- WHAT IS BEING ASKED
What are the lines from the one containing "USL Super League" through the last line of the records below? Return them exactly, leaving out pictures.
[SUPPLIED RECORDS — start]
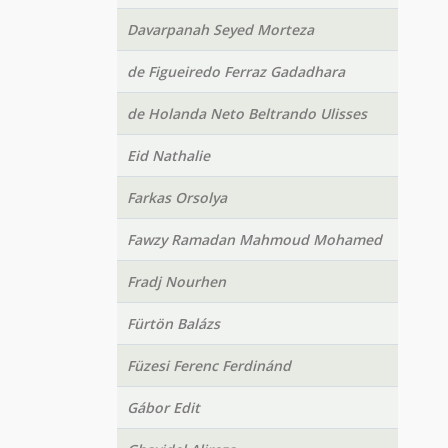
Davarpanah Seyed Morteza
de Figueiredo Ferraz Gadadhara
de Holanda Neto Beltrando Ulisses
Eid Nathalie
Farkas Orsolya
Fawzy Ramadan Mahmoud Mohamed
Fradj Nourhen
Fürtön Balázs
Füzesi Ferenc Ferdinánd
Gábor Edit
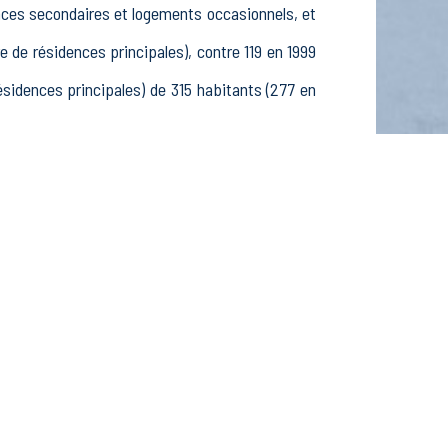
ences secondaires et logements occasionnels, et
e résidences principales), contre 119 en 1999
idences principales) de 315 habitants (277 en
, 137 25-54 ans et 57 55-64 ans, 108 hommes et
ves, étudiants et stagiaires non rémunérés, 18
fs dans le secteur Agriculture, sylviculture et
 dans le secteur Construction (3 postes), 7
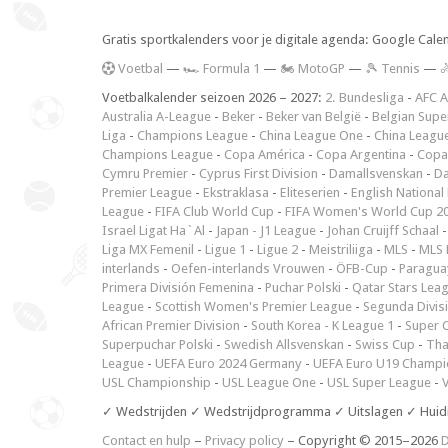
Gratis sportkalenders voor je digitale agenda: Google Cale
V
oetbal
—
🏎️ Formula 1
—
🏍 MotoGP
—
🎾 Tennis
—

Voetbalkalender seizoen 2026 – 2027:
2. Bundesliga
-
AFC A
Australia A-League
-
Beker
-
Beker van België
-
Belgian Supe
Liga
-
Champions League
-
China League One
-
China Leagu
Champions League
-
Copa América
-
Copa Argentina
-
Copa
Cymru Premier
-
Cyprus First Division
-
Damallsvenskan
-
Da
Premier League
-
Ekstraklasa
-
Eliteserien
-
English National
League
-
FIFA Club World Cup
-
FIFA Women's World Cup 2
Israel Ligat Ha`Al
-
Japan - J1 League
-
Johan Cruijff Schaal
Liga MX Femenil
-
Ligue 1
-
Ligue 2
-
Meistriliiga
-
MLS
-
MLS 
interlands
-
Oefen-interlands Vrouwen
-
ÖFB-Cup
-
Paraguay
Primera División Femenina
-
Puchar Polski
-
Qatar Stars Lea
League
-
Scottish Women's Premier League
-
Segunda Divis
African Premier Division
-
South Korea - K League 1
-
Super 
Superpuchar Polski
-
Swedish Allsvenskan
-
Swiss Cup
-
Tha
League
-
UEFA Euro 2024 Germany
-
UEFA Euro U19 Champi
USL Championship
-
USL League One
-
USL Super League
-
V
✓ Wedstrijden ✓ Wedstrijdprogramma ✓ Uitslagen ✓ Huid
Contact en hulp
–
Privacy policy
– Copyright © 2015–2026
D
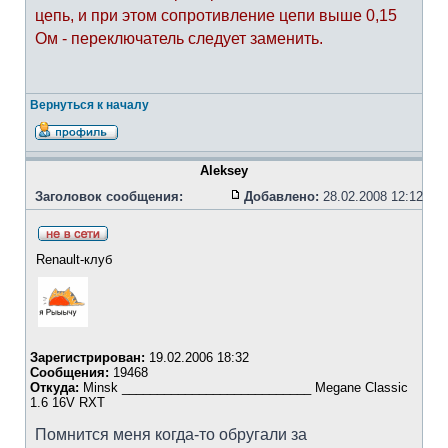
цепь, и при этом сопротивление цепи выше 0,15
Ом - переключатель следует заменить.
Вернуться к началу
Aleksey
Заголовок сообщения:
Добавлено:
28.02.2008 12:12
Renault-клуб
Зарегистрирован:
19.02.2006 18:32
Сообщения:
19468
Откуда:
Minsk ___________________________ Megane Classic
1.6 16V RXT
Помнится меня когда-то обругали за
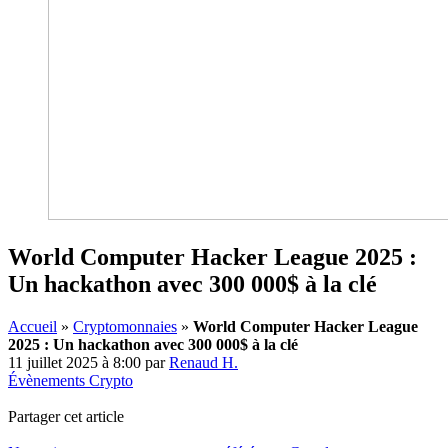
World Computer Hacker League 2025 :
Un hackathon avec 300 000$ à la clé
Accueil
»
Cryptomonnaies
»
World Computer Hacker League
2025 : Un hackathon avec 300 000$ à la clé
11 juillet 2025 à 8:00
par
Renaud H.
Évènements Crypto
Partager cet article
[SUPPLIED RECORDS — finish]
- RESPONSE TO THIS EXERCISE
USL Super League
-
V
✓ Wedstrijden ✓ Wedstrijdprogramma ✓ Uitslagen ✓ Huid
Contact en hulp
–
Privacy policy
– Copyright © 2015–2026
D
цепь, и при этом сопротивление цепи выше 0,15
Ом - переключатель следует заменить.
Вернуться к началу
Aleksey
Заголовок сообщения:
Добавлено:
28.02.2008 12:12
Renault-клуб
Зарегистрирован:
19.02.2006 18:32
Сообщения:
19468
Откуда:
Minsk ___________________________ Megane Classic
1.6 16V RXT
Помнится меня когда-то обругали за
World Computer Hacker League 2025 :
Un hackathon avec 300 000$ à la clé
Accueil
»
Cryptomonnaies
»
World Computer Hacker League
2025 : Un hackathon avec 300 000$ à la clé
11 juillet 2025 à 8:00
par
Renaud H.
Évènements Crypto
Partager cet article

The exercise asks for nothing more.